In so far as they relates to creditor's statutory demands, the provisions of the Corporations Act 2001 (Cth) are construed by the courts particularly prescriptively.

On 5 June 2015, His Honour Justice Brereton delivered judgment in In the matter of Unity Resources Group Australia Pty Limited [2015] NSWSC 1174. This is another example of the technical application of these sections by the court.

The plaintiff, Unity Resources Group Australia Pty Ltd (Unity) had been served with a creditor's statutory demand by SV Partners Advisory (NSW) Pty Ltd (SV Partners). The creditor's statutory demand was dated 28 October 2014. The affidavit in support was sworn on 27 October 2014.

Unity applied to set aside the creditor's statutory demand on two bases: firstly, that there was genuine dispute as to the existence of the debt; and, secondly, that the affidavit was not contemporaneous with the demand, having been sworn one day before the date of the demand.

His Honour's judgment focused on the second basis propounded by Unity.

Section 459E(3) of the Corporations Act 2001 provides:

"(3) Unless the debt ... is a judgment debt, the demand must be accompanied by an affidavit that:

  1. verifies that the debt, or the total of the amounts of the debts, is due and payable by the company; and
  2. complies with the rules."

His Honour held that it is implicit in section 459E(3) that that the affidavit must refer to the alleged debt as at the date of the creditor's statutory demand. This reasoning is a new line of authority in New South Wales. Brereton J held that an affidavit in support of a creditor's statutory demand sworn one day before the date of the creditor's statutory demand is ineffective as it does not verify the existence of the debt as at the date of the demand:

"If an affidavit sworn one day early were held to be compliant, then what is there to distinguish that from one two days early, as was held non-compliant in Wildtown Holdings, or four days early, as was held non-compliant in Technology Licensing, other than some approach akin to the length of the chancellor's foot".

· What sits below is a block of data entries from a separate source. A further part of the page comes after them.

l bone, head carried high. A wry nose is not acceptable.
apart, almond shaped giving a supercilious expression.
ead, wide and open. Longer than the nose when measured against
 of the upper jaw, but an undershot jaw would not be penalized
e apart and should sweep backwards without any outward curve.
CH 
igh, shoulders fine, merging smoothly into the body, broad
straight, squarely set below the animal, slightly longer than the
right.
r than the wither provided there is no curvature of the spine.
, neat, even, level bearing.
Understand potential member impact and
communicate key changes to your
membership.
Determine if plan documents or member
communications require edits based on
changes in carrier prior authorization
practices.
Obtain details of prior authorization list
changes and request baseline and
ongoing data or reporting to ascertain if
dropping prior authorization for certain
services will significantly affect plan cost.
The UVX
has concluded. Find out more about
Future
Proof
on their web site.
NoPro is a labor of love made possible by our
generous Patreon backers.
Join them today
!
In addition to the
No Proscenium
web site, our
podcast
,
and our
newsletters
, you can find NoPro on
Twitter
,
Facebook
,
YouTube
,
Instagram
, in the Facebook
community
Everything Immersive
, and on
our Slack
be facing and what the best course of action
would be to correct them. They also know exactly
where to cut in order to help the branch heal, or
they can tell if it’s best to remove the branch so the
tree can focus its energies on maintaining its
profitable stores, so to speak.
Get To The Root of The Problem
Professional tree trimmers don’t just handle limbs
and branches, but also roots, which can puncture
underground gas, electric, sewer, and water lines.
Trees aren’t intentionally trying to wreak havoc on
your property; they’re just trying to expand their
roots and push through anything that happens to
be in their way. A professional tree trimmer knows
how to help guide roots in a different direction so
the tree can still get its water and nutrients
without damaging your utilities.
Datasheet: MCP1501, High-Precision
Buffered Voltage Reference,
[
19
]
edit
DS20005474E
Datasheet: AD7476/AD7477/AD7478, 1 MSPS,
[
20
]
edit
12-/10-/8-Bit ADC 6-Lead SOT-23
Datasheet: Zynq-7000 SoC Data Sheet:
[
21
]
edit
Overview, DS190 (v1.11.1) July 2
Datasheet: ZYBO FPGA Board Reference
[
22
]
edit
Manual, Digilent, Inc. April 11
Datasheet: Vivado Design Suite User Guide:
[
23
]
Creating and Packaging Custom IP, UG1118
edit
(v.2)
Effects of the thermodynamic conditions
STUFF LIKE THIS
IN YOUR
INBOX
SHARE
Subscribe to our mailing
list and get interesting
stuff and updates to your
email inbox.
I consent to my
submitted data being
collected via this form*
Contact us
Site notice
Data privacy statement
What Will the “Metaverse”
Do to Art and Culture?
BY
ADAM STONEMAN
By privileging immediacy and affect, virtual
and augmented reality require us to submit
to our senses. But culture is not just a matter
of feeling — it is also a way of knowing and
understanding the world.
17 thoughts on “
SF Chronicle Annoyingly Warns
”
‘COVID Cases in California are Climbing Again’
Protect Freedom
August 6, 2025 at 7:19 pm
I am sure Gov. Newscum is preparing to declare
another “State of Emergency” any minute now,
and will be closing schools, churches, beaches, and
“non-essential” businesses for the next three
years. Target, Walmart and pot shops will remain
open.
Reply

Two days before the hearing, SV Partners sought to cure the defect, presumably without admission, by serving an affidavit which deposed that the debt was due and payable as at the date of the creditor's statutory demand and remained so. His Honour held that the updating affidavit did not meet the requirement that the demand was accompanied by an affidavit that verified the debt. His Honour noted, in obiter, that if an updating affidavit was served at the same time as the creditor's statutory demand, or within the 21 day period from compliance with the creditor's statutory demand, the uncompliant affidavit may not be a basis to set aside the creditor's statutory demand.

Similarly strict time frames apply for:

  • the filing and service of applications to set aside creditor's statutory demands. The courts do not have any discretion to extend the time for filing or service of such applications beyond the 21 days provided in the legislation.
  • the presumption of insolvency that arises by reason of a failure to respond a creditor's statutory demand. Wind up proceedings must be commenced with three months of the expiration of the time frame to respond to the statutory demand.